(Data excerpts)
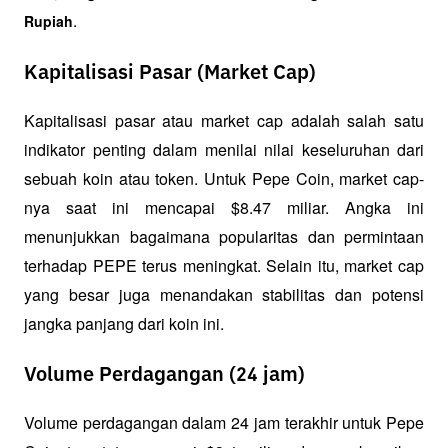
.
Rupiah
Kapitalisasi Pasar (Market Cap)
Kapitalisasi pasar atau market cap adalah salah satu 
indikator penting dalam menilai nilai keseluruhan dari 
sebuah koin atau token. Untuk Pepe Coin, market cap-
nya saat ini mencapai $8.47 miliar. Angka ini 
menunjukkan bagaimana popularitas dan permintaan 
terhadap PEPE terus meningkat. Selain itu, market cap 
yang besar juga menandakan stabilitas dan potensi 
jangka panjang dari koin ini.
Volume Perdagangan (24 jam)
Volume perdagangan dalam 24 jam terakhir untuk Pepe 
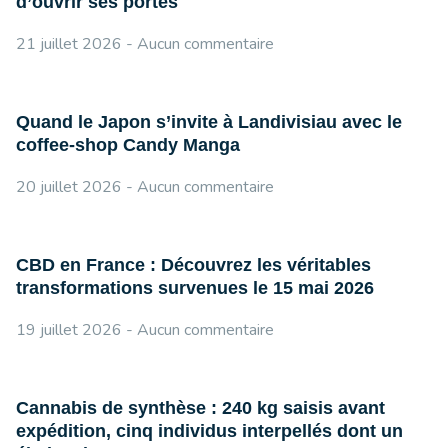
d’ouvrir ses portes
21 juillet 2026
Aucun commentaire
Quand le Japon s’invite à Landivisiau avec le
coffee-shop Candy Manga
20 juillet 2026
Aucun commentaire
CBD en France : Découvrez les véritables
transformations survenues le 15 mai 2026
19 juillet 2026
Aucun commentaire
Cannabis de synthèse : 240 kg saisis avant
expédition, cinq individus interpellés dont un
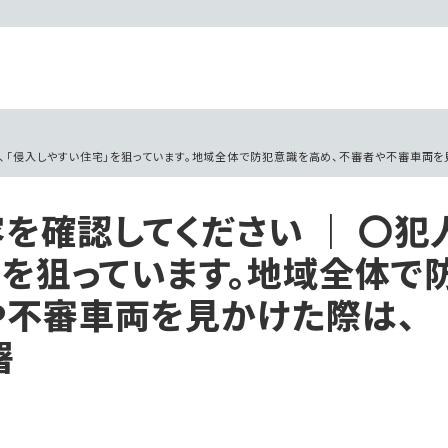
は、「侵入しやすい住宅」を狙っています。地域全体で防犯意識を高め、不審者や不審車両を
を確認してください ｜ 〇犯
」を狙っています。地域全体で
や不審車両を見かけた際は、
署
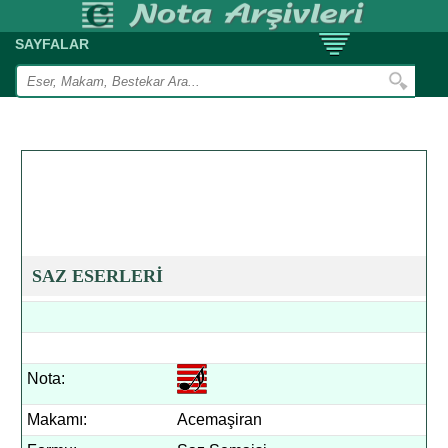
SAYFALAR
SAZ ESERLERİ
Nota:
Makamı:
Acemaşiran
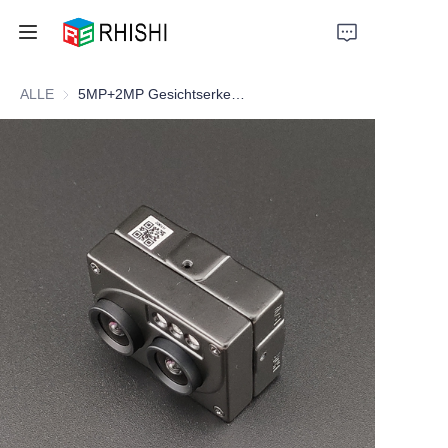
ALLE
5MP+2MP Gesichtserkennungskamera
Home
Products
About Us
News
Support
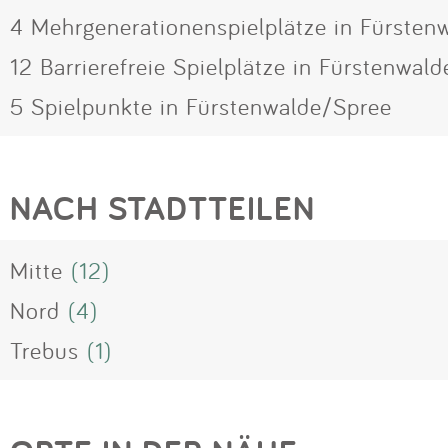
4 Mehrgenerationenspielplätze in Fürsten
12 Barrierefreie Spielplätze in Fürstenwal
5 Spielpunkte in Fürstenwalde/Spree
NACH STADTTEILEN
Mitte
(12)
Nord
(4)
Trebus
(1)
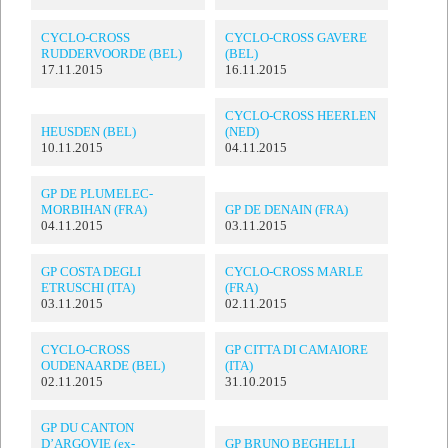
CYCLO-CROSS
CYCLO-CROSS GAVERE
RUDDERVOORDE (BEL)
(BEL)
17.11.2015
16.11.2015
CYCLO-CROSS HEERLEN
HEUSDEN (BEL)
(NED)
10.11.2015
04.11.2015
GP DE PLUMELEC-
MORBIHAN (FRA)
GP DE DENAIN (FRA)
04.11.2015
03.11.2015
GP COSTA DEGLI
CYCLO-CROSS MARLE
ETRUSCHI (ITA)
(FRA)
03.11.2015
02.11.2015
CYCLO-CROSS
GP CITTA DI CAMAIORE
OUDENAARDE (BEL)
(ITA)
02.11.2015
31.10.2015
GP DU CANTON
D’ARGOVIE (ex-
GP BRUNO BEGHELLI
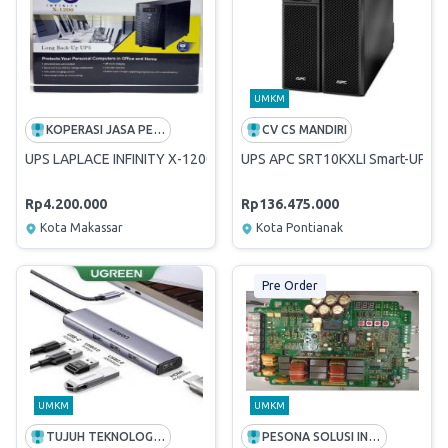
UMKM
KOPERASI JASA PEMANDU LALU LINTAS PENERBANGAN MKS
CV CS MANDIRI
UPS LAPLACE INFINITY X-1200 VA Long Backup External Battery
UPS APC SRT10KXLI Smart-UPS 
Rp4.200.000
Rp136.475.000
Kota Makassar
Kota Pontianak
Pre Order
UMKM
UMKM
TUJUH TEKNOLOGI DIGITAL
PESONA SOLUSI INDONESIA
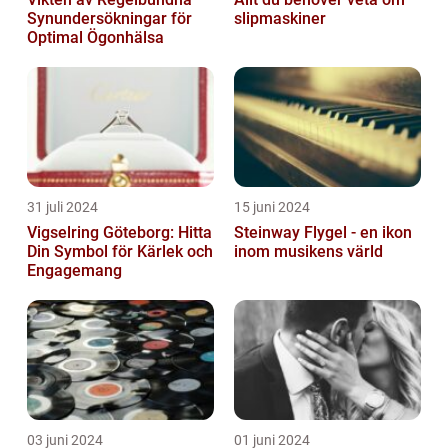
Synundersökningar för
slipmaskiner
Optimal Ögonhälsa
31 juli 2024
15 juni 2024
Vigselring Göteborg: Hitta
Steinway Flygel - en ikon
Din Symbol för Kärlek och
inom musikens värld
Engagemang
03 juni 2024
01 juni 2024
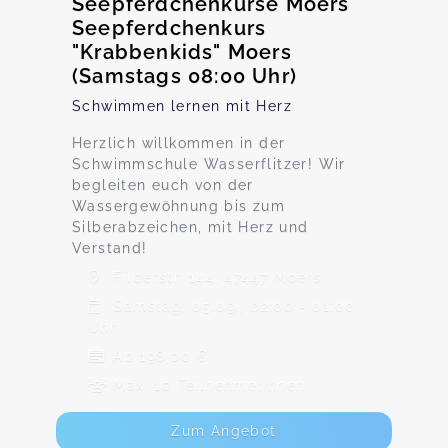
Seepferdchenkurse Moers
Seepferdchenkurs
"Krabbenkids" Moers
(Samstags 08:00 Uhr)
Schwimmen lernen mit Herz
Herzlich willkommen in der
Schwimmschule Wasserflitzer! Wir
begleiten euch von der
Wassergewöhnung bis zum
Silberabzeichen, mit Herz und
Verstand!
Filderstr. 144, 47447 Moers
Samstag, 05.09., 02:00 - 01:00
Uhr
Ab 198,00 €
Max. 10 TeilnehmerInnen
Zum Angebot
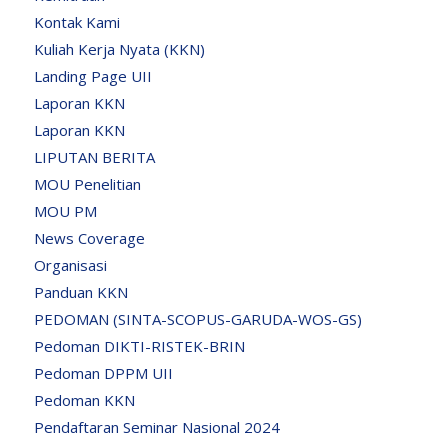
Kontak Kami
Kuliah Kerja Nyata (KKN)
Landing Page UII
Laporan KKN
Laporan KKN
LIPUTAN BERITA
MOU Penelitian
MOU PM
News Coverage
Organisasi
Panduan KKN
PEDOMAN (SINTA-SCOPUS-GARUDA-WOS-GS)
Pedoman DIKTI-RISTEK-BRIN
Pedoman DPPM UII
Pedoman KKN
Pendaftaran Seminar Nasional 2024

* [Task]:
What is needed is an exact copy of only the lines above from the one with "Kota Pontianak" to the one with "Ab 198,00 €", both kept, with every picture left out.

* [Completed exercise]:
Kota Pontianak
Pre Order
UMKM
UMKM
TUJUH TEKNOLOGI DIGITAL
PESONA SOLUSI INDONESIA
Synundersökningar för
slipmaskiner
Optimal Ögonhälsa
31 juli 2024
15 juni 2024
Vigselring Göteborg: Hitta
Steinway Flygel - en ikon
Din Symbol för Kärlek och
inom musikens värld
Engagemang
03 juni 2024
01 juni 2024
Seepferdchenkurse Moers
Seepferdchenkurs
"Krabbenkids" Moers
(Samstags 08:00 Uhr)
Schwimmen lernen mit Herz
Herzlich willkommen in der
Schwimmschule Wasserflitzer! Wir
begleiten euch von der
Wassergewöhnung bis zum
Silberabzeichen, mit Herz und
Verstand!
Filderstr. 144, 47447 Moers
Samstag, 05.09., 02:00 - 01:00
Uhr
Ab 198,00 €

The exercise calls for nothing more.